A default policy that matches the request on the router causes the router to redirect the request to the SAE.
The SAE responds to the request with a help desk webpage, requesting that the subscriber activate the subscription before trying to access the resource.
The subscriber clicks a button on the service selection portal webpage, requesting the activation of the subscription.
The SAE sends a COPS or BEEP decision (DEC) message to the router, requesting the installation of policies for the subscription on the subscriber’s IP interface on the router, as well as service session information.
At start time, the SAE loads all services and policy templates from the directory. At activation time, the policy templates for the service are instantiated with values that are determined at activation, such as the subscriber’s IP address. The router stores session information so that if the SAE fails, the subscribers can continue using their active subscriptions. If the SAE fails, the router connects to a backup SAE. The backup SAE synchronizes all session information and then takes over management of all active subscribers on the router.
The router responds with a report (RPT) message acknowledging the decision message.
The SAE sends an accounting start message to the RADIUS server.
The RADIUS server acknowledges the accounting start message.
The SAE responds to the subscriber’s activation request, indicating that the subscription is active.
The subscriber may now retry the request for access to the controlled resource.
This time, the request to the controlled resource matches the policy from the newly activated subscription, so the router allows the request to be routed normally. Depending on the policy, the router may also apply QoS processing.
If interim accounting is enabled, the SAE periodically sends a decision message requesting usage data.
The router responds with a report message that contains usage data for the subscription. The usage data consists of the number of bytes and packets that the policies processed for the subscription.
The SAE stores the usage data in interim accounting records in the RADIUS server.
The RADIUS server acknowledges the interim accounting record.
Subscription Deactivation Interactions
Clicking a button on the webpage to deactivate a service causes the SAE to request that the router remove the policies for the service from the subscriber’s IP interface on the router.
Figure 4 shows the interactions among the components shown in Residential Subscriber Login and Processes during the subscription deactivation process. This scenario assumes that the subscriber has already logged in.
The deactivation sequence is as follows:
The subscriber sends a request to deactivate a subscription to a resource in the service-controlled area.
The request matches a policy that allows the request to be forwarded to the resource in the service-controlled area.
The subscriber clicks on a field on a webpage to request that the SAE deactivate the subscription.

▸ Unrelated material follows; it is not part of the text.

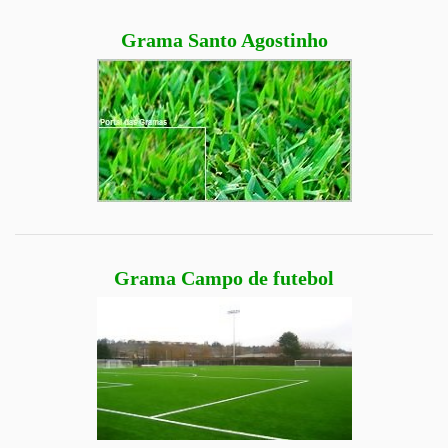
Grama Santo Agostinho
Grama Campo de futebol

As a result, the SAE sends a COPS or BEEP decision (DEC) message to the router to remove policies for the subscription from the subscriber interface and the service session from memory.
The router acknowledges the decision message with a report (RPT) message that contains service usage. The usage is the number of bytes and packets that the policies processed for the subscription.
An accounting stop record that includes the subscription usage information is written in the RADIUS server.
The RADIUS server acknowledges the accounting message.
The SAE sends a message to the subscriber, informing the subscriber that the subscription has been deactivated.
Because the policy for the subscription was removed from the subscriber interface on the router, any request for access is directed to the SAE.
The subscriber may now retry to request access to the controlled resource.
As was the case before the subscription was activated, the SAE generates a help desk webpage response that is relayed to the subscriber.